Dataset items
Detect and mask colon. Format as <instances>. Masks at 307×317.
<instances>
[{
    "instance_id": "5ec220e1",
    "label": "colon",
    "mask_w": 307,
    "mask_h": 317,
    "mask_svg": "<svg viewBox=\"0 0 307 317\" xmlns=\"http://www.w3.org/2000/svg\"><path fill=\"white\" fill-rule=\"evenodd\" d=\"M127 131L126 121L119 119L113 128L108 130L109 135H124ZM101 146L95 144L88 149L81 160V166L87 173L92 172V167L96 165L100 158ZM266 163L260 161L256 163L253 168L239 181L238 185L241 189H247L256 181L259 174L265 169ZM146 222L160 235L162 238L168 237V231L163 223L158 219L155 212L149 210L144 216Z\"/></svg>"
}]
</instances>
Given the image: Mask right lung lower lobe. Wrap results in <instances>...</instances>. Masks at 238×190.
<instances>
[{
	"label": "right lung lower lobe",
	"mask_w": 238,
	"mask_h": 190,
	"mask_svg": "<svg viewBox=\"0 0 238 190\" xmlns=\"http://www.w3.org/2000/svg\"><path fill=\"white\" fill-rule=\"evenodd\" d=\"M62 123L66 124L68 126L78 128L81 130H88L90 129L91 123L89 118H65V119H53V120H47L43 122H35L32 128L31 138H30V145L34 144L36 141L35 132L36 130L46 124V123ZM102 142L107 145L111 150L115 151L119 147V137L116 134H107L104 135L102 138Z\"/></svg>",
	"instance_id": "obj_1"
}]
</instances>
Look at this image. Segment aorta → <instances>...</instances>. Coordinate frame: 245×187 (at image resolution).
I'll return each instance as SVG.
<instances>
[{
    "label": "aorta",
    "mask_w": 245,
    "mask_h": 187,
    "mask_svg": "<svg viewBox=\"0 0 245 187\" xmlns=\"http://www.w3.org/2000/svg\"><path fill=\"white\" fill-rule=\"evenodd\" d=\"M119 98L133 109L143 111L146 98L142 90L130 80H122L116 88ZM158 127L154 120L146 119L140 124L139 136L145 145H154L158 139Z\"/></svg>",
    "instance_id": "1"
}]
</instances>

# WHAT TO PRODUCE
Return the line that contains "Look at this", along with every line after it in the data above, exactly and with nothing else.

# TASK OUTPUT
Look at this image. Segment aorta → <instances>...</instances>. Coordinate frame: 245×187 (at image resolution).
I'll return each instance as SVG.
<instances>
[{
    "label": "aorta",
    "mask_w": 245,
    "mask_h": 187,
    "mask_svg": "<svg viewBox=\"0 0 245 187\" xmlns=\"http://www.w3.org/2000/svg\"><path fill=\"white\" fill-rule=\"evenodd\" d=\"M119 98L133 109L143 111L146 98L142 90L130 80H122L116 88ZM158 127L154 120L146 119L140 124L139 136L145 145H154L158 139Z\"/></svg>",
    "instance_id": "1"
}]
</instances>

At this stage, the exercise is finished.